━━━ EXERCISE MATERIAL
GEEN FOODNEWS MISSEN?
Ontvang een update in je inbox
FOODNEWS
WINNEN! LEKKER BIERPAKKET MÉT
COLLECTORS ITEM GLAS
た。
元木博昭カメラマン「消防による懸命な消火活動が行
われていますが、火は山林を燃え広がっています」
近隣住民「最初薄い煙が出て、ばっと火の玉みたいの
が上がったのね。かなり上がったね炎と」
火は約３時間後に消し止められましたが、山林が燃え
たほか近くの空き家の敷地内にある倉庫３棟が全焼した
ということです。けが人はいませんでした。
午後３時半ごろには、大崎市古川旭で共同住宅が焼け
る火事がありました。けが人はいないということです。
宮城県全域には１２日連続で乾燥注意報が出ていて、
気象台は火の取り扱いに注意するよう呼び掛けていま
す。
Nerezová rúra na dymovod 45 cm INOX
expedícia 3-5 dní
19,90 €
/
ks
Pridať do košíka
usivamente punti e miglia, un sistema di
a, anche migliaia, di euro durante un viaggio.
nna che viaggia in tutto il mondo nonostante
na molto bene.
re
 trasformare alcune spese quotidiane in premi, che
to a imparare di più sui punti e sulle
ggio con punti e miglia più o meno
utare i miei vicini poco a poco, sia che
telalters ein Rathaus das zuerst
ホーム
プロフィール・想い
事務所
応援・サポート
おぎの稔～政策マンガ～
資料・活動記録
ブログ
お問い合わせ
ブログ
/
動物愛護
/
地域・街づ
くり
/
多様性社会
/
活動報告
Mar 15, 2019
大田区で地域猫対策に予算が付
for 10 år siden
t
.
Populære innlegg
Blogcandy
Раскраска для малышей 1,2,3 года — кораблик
━━━━━━
━━━ EXERCISE MATERIAL
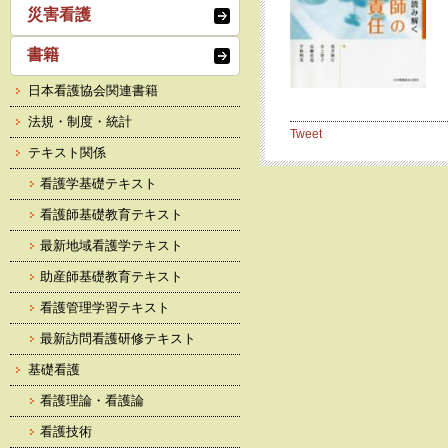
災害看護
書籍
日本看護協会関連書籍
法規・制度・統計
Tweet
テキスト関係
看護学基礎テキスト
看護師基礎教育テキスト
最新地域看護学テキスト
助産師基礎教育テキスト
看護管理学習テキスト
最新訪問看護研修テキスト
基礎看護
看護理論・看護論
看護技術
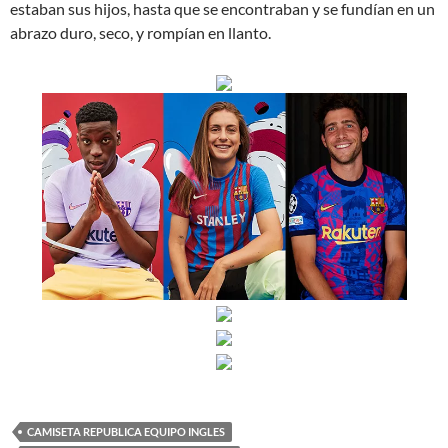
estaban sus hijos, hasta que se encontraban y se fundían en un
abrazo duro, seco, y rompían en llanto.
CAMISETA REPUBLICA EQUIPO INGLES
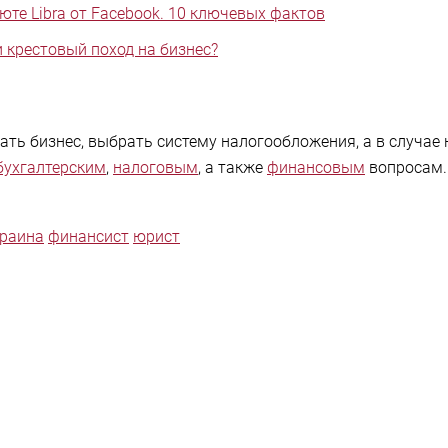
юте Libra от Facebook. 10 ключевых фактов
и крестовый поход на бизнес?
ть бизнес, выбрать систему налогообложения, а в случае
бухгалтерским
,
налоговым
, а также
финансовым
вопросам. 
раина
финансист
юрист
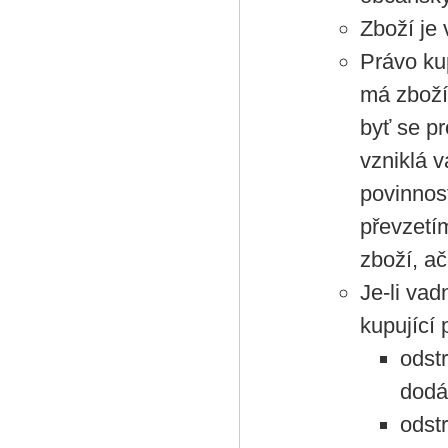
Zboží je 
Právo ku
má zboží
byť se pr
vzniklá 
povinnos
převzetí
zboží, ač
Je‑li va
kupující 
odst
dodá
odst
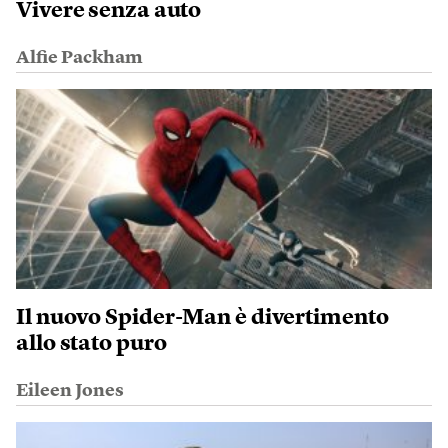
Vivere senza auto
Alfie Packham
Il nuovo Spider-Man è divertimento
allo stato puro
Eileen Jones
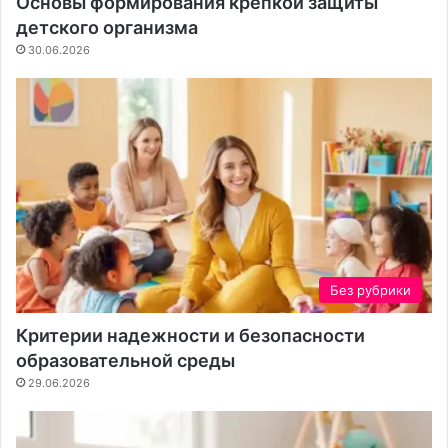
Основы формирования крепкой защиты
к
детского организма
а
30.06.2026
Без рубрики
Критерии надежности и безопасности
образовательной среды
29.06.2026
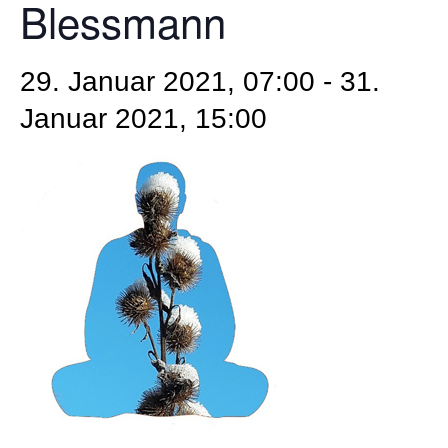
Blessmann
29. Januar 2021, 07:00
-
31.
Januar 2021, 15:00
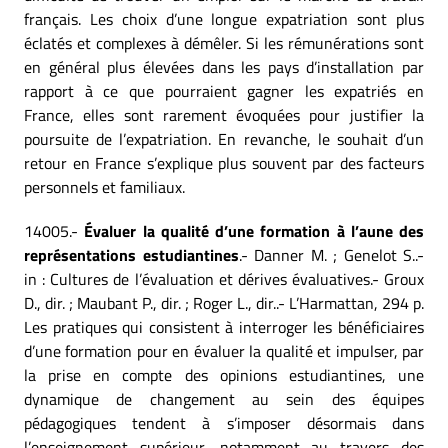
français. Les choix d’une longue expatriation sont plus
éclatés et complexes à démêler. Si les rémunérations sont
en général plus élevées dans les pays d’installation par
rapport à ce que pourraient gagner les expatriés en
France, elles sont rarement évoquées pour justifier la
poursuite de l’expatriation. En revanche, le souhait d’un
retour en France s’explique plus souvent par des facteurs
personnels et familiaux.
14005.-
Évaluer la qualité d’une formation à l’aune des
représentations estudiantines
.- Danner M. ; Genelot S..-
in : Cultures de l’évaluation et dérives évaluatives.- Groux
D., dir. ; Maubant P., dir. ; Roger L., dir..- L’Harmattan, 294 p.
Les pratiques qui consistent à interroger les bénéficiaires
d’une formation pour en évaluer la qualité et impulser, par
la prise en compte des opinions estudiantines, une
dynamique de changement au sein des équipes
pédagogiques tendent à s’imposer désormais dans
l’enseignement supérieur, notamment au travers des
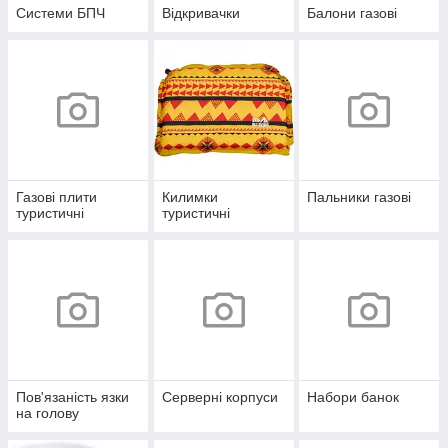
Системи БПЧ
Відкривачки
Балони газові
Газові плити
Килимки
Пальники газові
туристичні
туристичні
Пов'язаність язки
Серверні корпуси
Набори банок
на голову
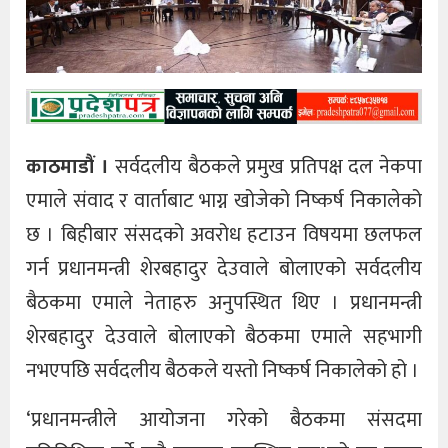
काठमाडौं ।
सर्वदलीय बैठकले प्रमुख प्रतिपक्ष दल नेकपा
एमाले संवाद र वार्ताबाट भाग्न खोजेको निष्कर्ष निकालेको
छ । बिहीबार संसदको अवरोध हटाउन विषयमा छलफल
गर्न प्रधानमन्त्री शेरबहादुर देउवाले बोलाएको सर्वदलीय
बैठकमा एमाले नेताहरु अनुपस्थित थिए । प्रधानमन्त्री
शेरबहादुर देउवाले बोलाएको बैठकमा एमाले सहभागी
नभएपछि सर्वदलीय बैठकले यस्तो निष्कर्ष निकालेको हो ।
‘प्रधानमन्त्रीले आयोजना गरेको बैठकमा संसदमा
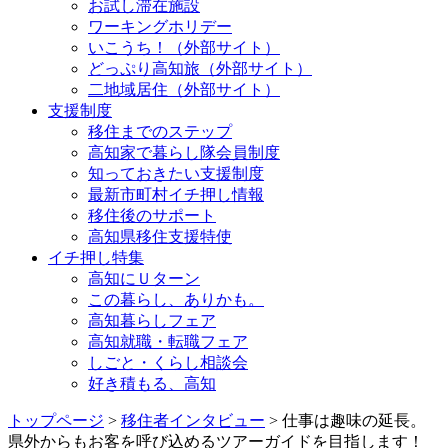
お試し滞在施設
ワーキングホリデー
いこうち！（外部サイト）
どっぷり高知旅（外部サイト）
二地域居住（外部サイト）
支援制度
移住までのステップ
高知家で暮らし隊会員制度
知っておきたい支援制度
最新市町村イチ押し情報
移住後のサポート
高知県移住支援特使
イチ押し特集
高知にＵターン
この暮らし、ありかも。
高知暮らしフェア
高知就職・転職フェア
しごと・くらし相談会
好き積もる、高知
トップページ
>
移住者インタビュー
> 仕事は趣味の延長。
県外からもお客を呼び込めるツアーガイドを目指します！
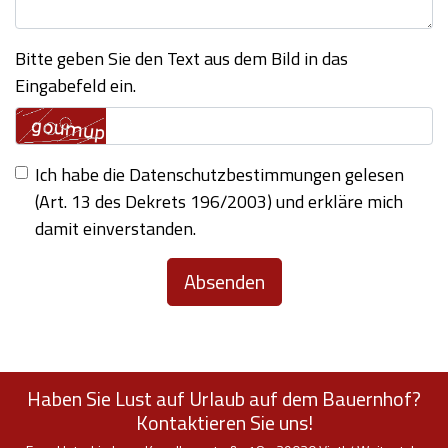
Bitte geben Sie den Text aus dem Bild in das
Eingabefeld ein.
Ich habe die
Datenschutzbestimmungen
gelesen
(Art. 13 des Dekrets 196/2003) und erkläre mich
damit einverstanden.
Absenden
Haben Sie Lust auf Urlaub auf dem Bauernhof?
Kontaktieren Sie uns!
━━━━━━
Look above for the line holding "(Art. 13 des". Print it and every line after it, exactly, through the line holding "Kontaktieren Sie uns!".

(Art. 13 des Dekrets 196/2003) und erkläre mich
damit einverstanden.
Absenden
Haben Sie Lust auf Urlaub auf dem Bauernhof?
Kontaktieren Sie uns!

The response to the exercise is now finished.